» EXERCISE: Among the entries, which lines carry the string "Тюмень"? Copy every one.

[Collected data]
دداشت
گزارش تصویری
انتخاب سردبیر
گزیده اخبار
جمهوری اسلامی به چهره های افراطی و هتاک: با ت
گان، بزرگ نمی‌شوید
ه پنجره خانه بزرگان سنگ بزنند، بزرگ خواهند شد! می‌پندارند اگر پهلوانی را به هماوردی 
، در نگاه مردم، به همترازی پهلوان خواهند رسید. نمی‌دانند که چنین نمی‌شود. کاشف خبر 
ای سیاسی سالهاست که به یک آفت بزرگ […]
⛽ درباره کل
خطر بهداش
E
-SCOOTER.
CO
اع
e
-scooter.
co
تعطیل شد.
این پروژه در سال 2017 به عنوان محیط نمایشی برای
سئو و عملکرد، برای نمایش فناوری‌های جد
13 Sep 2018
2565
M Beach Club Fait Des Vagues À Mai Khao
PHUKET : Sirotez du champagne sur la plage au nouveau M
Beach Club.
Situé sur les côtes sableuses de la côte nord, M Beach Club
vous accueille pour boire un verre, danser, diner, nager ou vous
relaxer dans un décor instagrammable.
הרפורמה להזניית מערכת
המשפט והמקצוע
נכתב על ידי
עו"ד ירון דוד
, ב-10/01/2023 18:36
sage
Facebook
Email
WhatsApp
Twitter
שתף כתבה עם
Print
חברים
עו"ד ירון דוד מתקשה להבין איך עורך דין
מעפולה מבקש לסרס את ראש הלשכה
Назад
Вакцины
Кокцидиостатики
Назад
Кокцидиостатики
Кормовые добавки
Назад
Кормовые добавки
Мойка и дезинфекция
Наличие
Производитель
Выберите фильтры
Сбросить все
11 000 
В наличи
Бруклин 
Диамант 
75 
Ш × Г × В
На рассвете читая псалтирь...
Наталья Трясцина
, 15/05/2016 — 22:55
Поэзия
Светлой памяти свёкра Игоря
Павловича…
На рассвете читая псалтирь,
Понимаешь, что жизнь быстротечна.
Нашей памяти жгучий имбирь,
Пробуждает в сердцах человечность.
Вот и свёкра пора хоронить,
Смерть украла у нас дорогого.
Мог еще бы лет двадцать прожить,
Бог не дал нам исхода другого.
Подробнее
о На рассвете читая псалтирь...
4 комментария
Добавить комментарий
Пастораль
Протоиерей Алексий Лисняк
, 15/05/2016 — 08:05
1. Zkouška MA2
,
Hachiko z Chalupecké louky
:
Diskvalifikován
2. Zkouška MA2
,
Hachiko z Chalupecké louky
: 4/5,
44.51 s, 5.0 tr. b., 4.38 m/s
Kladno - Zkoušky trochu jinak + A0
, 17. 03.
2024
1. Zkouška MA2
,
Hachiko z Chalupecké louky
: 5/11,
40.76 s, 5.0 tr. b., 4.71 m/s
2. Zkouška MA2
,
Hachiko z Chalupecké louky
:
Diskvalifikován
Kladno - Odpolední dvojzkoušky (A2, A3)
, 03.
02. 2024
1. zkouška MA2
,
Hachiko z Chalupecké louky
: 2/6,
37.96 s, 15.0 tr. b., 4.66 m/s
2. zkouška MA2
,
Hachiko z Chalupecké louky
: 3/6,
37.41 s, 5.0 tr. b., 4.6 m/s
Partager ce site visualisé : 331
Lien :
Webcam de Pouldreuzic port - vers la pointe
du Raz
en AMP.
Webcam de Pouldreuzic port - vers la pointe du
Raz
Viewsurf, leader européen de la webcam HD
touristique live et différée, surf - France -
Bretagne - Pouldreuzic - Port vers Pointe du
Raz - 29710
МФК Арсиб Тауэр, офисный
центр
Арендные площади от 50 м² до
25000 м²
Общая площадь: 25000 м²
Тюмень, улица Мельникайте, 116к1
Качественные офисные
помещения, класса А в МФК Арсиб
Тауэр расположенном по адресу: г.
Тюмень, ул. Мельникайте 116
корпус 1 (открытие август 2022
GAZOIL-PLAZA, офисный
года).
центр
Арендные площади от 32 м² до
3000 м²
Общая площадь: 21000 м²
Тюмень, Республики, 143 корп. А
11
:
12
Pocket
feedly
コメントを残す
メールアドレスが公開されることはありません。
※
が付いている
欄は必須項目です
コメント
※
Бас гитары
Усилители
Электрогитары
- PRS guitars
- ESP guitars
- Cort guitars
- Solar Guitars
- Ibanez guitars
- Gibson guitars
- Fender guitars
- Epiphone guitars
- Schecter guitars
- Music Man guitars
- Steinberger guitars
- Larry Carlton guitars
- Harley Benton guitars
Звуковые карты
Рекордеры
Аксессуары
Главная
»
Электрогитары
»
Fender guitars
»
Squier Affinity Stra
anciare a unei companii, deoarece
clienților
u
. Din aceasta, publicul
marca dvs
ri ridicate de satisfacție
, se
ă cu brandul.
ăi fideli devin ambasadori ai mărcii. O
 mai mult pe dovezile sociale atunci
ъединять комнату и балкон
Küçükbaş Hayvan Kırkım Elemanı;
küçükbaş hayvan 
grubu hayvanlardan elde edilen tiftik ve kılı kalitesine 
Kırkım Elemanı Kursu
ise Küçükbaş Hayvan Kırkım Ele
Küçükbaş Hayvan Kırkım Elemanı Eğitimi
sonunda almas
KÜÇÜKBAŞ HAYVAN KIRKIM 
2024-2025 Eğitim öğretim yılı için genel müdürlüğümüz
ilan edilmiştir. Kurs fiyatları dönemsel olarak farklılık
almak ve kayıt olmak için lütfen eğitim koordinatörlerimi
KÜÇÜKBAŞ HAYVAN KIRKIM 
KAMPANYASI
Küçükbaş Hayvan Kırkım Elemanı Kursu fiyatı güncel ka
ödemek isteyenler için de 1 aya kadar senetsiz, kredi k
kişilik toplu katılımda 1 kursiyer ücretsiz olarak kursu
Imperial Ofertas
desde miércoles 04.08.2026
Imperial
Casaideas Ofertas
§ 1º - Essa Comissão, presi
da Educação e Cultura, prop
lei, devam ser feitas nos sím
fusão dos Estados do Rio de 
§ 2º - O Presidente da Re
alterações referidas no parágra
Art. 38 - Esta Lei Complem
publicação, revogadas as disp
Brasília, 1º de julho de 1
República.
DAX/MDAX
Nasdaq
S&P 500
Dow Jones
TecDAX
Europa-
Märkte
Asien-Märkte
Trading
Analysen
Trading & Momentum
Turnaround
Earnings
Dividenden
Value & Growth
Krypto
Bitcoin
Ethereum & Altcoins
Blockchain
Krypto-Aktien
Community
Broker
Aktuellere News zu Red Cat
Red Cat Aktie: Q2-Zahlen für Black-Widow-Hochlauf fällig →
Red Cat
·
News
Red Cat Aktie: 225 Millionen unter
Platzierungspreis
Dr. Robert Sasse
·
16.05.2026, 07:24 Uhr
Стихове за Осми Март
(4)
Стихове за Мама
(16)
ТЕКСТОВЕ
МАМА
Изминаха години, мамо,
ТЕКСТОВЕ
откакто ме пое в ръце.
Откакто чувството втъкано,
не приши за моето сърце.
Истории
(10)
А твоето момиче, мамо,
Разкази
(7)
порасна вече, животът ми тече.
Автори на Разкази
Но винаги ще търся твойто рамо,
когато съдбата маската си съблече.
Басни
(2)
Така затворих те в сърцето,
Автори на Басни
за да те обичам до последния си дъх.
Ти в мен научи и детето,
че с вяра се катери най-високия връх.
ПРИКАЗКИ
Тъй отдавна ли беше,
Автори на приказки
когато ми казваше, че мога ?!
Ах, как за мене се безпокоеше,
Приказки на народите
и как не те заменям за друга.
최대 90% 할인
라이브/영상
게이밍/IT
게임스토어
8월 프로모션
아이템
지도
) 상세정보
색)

» ANSWER:
Тюмень, улица Мельникайте, 116к1
Тюмень, ул. Мельникайте 116
Тюмень, Республики, 143 корп. А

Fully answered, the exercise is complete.